He sat down and hitched up his trousers so that they should not bag at the knee.

“Well, Manuel, have you been breaking any hearts today?” said R. with his sardonic joviality.

The General turned to Ashenden.

“Our good friend, the Colonel, envies me my successes with the fair sex. I tell him he can have just as many as I if he will only listen to me. Confidence, that is all you need. If you never fear a rebuff you will never have one.”

“Nonsense, Manuel, one has to have your way with the girls. There’s something about you that they can’t resist.”

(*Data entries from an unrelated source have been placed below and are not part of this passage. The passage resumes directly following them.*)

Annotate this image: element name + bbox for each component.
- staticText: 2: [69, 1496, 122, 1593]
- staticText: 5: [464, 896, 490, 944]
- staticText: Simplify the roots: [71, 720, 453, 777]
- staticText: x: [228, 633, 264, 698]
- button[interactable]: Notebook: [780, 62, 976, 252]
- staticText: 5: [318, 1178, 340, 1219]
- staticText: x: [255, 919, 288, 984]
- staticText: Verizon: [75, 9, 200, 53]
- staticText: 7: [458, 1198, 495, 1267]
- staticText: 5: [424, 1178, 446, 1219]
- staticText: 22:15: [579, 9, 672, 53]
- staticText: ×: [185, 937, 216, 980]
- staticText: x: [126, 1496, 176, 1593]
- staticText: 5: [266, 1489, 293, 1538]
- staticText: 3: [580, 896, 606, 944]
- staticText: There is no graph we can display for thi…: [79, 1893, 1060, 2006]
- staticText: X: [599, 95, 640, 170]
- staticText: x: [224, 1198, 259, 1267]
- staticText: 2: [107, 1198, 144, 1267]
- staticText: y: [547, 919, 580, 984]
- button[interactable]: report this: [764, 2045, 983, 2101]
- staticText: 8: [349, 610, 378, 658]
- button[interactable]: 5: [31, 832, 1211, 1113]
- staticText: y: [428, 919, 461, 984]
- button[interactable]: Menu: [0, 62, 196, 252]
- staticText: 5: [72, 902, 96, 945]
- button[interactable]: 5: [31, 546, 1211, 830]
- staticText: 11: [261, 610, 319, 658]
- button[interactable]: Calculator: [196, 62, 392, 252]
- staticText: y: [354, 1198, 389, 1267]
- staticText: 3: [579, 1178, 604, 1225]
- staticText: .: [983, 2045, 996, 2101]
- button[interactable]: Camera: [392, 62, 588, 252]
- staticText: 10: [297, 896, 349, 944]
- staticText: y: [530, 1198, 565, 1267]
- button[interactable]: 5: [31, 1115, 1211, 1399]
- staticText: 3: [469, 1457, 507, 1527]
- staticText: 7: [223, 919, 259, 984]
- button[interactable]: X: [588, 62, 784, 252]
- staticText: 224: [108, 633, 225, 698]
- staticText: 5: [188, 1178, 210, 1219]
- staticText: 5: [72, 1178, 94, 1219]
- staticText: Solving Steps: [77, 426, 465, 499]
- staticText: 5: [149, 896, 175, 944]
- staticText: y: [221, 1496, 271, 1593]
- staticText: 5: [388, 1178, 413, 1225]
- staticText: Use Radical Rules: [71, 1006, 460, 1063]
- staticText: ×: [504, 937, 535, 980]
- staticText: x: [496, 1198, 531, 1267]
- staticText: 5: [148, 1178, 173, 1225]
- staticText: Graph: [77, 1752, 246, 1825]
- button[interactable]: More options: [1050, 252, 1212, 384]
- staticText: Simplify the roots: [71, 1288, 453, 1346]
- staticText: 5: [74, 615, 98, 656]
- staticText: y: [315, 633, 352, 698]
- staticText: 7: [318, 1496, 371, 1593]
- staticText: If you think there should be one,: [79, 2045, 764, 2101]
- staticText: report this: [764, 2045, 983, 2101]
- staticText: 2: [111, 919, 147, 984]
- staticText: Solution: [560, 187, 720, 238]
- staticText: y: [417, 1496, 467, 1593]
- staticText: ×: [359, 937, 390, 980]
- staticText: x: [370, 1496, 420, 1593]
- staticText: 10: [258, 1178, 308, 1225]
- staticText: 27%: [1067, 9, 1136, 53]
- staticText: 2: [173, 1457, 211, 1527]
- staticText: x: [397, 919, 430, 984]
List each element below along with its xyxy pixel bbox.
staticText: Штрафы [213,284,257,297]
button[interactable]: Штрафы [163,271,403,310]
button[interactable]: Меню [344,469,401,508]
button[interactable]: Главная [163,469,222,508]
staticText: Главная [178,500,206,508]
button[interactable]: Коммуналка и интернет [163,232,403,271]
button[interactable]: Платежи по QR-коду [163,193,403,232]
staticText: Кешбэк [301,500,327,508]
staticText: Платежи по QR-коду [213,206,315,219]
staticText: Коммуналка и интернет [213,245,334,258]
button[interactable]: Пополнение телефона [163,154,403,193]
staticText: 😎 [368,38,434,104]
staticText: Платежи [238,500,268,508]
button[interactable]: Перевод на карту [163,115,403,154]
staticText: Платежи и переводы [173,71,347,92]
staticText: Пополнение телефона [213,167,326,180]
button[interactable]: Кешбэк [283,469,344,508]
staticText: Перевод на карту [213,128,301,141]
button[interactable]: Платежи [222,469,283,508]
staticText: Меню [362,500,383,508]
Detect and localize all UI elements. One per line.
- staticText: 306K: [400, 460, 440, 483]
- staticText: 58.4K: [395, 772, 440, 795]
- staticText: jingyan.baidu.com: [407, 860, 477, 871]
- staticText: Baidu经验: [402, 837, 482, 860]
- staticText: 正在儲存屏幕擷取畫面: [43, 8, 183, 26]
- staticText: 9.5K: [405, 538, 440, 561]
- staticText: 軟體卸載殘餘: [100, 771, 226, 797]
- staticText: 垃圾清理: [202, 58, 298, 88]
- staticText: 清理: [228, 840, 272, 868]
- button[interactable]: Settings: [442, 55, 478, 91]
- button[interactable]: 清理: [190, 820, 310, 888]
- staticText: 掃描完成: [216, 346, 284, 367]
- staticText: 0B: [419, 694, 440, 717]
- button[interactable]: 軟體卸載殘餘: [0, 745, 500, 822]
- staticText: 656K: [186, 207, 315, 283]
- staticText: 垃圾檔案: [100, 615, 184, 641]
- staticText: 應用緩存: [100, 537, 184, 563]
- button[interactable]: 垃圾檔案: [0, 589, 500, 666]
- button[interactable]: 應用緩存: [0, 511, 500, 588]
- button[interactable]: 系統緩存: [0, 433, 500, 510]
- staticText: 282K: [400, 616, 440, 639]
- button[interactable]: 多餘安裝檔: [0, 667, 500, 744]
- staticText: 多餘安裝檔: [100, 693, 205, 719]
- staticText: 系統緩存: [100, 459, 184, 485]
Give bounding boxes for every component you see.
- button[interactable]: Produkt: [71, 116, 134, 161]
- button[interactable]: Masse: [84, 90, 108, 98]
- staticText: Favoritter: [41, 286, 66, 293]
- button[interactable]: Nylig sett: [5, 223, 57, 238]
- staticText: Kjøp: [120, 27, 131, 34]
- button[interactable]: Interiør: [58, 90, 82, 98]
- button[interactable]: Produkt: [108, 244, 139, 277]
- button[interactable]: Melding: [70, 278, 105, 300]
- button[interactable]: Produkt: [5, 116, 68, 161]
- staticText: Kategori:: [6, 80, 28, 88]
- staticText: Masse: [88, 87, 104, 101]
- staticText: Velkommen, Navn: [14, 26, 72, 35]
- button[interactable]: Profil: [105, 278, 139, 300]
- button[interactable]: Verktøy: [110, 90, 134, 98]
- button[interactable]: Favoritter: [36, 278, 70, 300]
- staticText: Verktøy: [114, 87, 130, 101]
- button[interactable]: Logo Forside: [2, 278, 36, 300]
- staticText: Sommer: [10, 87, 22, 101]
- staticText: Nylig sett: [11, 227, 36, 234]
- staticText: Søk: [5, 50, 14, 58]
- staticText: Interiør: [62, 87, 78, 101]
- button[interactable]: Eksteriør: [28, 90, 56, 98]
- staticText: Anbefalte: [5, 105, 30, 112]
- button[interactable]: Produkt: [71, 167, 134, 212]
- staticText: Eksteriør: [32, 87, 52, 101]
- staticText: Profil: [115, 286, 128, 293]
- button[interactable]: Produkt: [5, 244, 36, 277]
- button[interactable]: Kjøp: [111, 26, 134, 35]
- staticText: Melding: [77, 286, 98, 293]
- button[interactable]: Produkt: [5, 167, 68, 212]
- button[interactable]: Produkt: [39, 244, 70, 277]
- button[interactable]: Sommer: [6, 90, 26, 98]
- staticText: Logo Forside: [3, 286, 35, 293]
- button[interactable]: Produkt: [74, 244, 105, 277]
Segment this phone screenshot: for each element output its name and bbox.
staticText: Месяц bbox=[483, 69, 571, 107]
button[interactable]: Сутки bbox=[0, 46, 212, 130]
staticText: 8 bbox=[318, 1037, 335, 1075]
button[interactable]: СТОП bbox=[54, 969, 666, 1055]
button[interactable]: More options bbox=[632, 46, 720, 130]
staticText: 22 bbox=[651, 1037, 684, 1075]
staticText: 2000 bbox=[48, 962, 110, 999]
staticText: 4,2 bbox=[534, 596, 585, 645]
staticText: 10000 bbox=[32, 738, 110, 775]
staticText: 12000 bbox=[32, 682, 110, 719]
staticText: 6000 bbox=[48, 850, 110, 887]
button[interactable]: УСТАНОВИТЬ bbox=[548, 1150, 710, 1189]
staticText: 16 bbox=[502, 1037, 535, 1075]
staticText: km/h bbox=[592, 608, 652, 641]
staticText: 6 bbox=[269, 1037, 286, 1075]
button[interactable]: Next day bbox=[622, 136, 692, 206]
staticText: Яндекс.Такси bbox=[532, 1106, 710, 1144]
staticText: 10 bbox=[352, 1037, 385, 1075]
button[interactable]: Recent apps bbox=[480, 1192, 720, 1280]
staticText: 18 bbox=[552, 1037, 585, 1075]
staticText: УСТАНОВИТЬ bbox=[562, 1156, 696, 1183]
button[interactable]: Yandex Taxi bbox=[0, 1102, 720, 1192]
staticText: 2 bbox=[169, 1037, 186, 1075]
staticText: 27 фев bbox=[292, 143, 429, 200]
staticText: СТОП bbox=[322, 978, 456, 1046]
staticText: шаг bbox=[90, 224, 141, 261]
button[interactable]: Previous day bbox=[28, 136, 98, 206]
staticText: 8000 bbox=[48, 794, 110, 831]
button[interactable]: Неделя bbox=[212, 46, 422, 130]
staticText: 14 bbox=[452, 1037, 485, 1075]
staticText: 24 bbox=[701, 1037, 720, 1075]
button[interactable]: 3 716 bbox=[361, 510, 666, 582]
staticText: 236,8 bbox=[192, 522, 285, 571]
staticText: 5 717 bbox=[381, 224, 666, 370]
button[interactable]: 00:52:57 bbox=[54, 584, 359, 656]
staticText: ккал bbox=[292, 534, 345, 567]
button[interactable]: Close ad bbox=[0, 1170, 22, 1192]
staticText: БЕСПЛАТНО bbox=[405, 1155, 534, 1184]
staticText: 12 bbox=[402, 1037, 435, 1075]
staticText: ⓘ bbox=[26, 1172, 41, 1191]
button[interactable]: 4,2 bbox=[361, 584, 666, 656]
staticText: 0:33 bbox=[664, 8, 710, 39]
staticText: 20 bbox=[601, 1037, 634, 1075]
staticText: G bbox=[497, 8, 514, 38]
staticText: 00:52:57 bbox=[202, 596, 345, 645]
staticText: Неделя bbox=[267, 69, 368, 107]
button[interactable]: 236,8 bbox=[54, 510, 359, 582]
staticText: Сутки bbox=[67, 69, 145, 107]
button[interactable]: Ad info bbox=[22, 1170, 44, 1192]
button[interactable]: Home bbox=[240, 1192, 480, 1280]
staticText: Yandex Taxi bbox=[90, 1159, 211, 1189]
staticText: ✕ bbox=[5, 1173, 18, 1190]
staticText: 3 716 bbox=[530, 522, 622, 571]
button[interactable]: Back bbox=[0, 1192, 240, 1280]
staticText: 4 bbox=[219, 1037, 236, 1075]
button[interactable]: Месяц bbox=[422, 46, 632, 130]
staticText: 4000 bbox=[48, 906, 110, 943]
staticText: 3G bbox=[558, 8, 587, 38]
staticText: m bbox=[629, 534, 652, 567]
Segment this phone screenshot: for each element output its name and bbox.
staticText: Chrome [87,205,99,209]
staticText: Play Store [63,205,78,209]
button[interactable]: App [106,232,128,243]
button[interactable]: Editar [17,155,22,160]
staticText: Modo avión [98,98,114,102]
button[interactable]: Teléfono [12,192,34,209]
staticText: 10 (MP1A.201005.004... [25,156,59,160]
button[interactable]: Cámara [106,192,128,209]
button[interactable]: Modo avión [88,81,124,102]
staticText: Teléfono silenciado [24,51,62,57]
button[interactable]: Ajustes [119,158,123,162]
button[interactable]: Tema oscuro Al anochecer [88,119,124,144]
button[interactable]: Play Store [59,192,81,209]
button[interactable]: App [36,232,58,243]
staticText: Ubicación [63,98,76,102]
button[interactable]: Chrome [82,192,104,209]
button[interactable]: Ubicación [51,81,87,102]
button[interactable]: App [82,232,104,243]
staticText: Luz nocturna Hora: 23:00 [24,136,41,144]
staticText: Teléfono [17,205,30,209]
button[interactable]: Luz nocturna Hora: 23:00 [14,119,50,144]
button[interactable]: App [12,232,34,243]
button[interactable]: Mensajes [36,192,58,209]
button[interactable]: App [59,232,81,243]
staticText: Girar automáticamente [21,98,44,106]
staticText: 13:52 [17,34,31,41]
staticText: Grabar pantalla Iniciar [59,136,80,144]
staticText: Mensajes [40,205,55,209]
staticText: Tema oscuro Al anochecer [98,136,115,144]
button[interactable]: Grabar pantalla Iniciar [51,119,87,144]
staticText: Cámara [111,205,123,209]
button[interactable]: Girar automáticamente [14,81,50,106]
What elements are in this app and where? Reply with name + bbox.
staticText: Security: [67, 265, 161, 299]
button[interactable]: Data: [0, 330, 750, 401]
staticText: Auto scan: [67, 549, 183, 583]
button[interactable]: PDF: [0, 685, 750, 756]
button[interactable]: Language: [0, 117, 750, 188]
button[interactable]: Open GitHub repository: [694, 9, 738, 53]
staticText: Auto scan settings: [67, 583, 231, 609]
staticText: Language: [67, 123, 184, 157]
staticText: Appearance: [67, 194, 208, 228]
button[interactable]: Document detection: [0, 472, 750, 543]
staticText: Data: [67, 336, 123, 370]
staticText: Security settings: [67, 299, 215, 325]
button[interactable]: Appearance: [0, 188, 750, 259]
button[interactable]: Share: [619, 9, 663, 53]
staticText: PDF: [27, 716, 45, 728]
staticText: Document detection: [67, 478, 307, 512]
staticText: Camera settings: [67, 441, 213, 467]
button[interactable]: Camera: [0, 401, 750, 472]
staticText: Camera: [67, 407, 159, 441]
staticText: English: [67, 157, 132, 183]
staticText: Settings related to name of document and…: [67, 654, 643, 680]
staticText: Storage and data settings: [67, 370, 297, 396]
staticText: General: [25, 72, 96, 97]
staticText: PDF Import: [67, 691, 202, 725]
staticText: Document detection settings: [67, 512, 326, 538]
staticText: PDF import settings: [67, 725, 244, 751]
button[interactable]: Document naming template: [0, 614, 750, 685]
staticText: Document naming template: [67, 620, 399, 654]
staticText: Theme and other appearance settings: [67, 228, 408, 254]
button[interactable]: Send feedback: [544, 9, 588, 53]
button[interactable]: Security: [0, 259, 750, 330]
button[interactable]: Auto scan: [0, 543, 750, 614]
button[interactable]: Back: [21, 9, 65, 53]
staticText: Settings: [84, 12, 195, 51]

The Hairless Mexican laughed with a self-satisfaction that he did not try to disguise. He spoke English very well, with a Spanish accent, but with an American intonation.

“But since you ask me, Colonel, I don’t mind telling you that I got into conversation on the train with a little woman who was coming to Lyons to see her mother-in-law. She was not very young and she was thinner than I like a woman to be, but she was possible, and she helped me to pass an agreeable hour.”

“Well, let’s get to business,” said R.

“I am at your service, Colonel.” He gave Ashenden a glance. “Is Mr. Somerville a military man?”

“No,” said R., “he’s an author.”

“It takes all sorts to make a world, as you say. I am happy to make your acquaintance, Mr. Somerville. I can tell you many stories that will interest you; I am sure that we shall get on well together. You have a sympathetic air. I am very sensitive to that. To tell you the truth I am nothing but a bundle of nerves and if I am with a person who is antipathetic to me I go all to pieces.”

“I hope we shall have a pleasant journey,” said Ashenden.

“When does our friend arrive at Brindisi?” asked the Mexican, turning to R.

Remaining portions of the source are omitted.